The Tea Break Gardener

My Gardening Week – Six on Saturday 20.10.18

My Gardening Week – Six on Saturday 20.10.18

2018-10-20T08:23:06+00:00October 20th, 2018|My Gardening Week - Six pictures on a Saturday|11 Comments

Chrysanthemum ‘Avignon Pink’


Chrysanthemum Pink Avignon

I meet many people who turn their noses up at Chrysanthemums.  Undoubtedly, the gaudier selections at supermarkets and petrol stations are not the best advertisement for these flowers.

If you grow them yourself, however, you can find some amazing varieties for autumnal flower arrangements.  Very soon, my dahlias will collapse under a keen frost, yet the Chrysanthemums can keep going well into November.   Occasionally I’ve even been able to use some in my Christmas decorations.

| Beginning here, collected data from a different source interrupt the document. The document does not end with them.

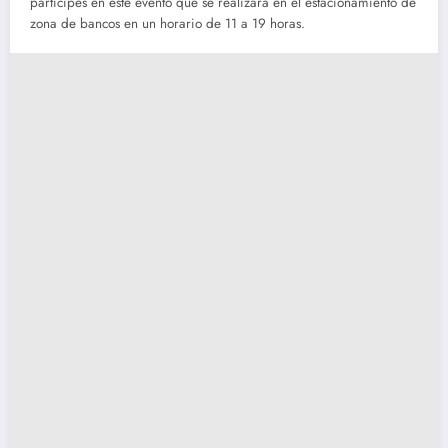
participes en este evento que se realizará en el estacionamiento de
zona de bancos en un horario de 11 a 19 horas.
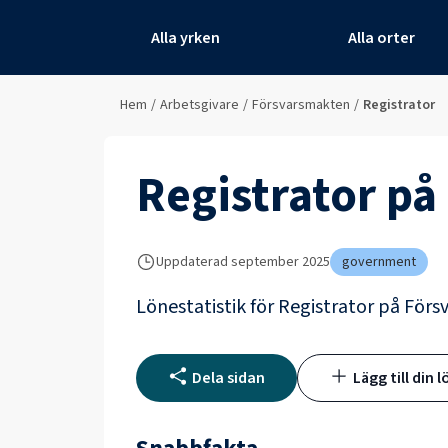
Alla yrken
Alla orter
Hem
/
Arbetsgivare
/
Försvarsmakten
/
Registrator
Registrator
på
Uppdaterad
september 2025
government
Lönestatistik för
Registrator
på
Förs
Dela sidan
Lägg till din l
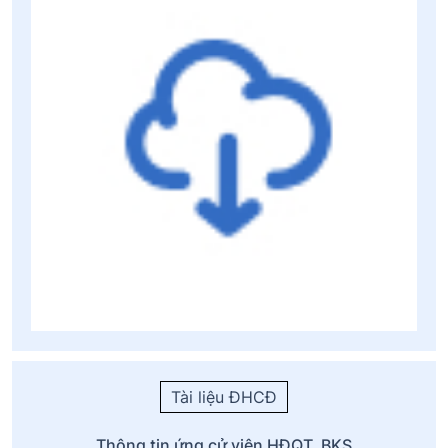
Tài liệu ĐHCĐ
Thông tin ứng cử viên HĐQT, BKS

This year I have grown my usual selection of russet and orange chrysanths but I have added this dusky pink one called ‘Avignon Pink’ into the mix.  I think it’s gorgeous and as someone pointed out to me on Twitter, the flower form is not unlike a Dahlia.

I bought these as inexpensive plug plants from Sarah Raven flowers.  Once they’ve stopped flowering and look a bit bedraggled, I’ll cut them back, dig them up, pot them up and put them in my cool greenhouse.  That effort shows how much I like them.  I have also been known to leave Chrysanths in the ground, mulched with compost, and they did manage to survive the winter.

Toad Lily ‘Pink Freckles’

I’ll have to look up how pretty plant got an amphibian name.  Toad Lily is certainly easier to say than the latin name Tricyrtis, however.  Try as I might I can’t say Tricyrtis.

I bought this plant with a number of other shade lovers back in May and planted it along my shady top path.  The other plants in this area have done their thing and my focus has been elsewhere.  This week I went up there to plant some daffodil bulbs and spotted the Toad Lily was flowering.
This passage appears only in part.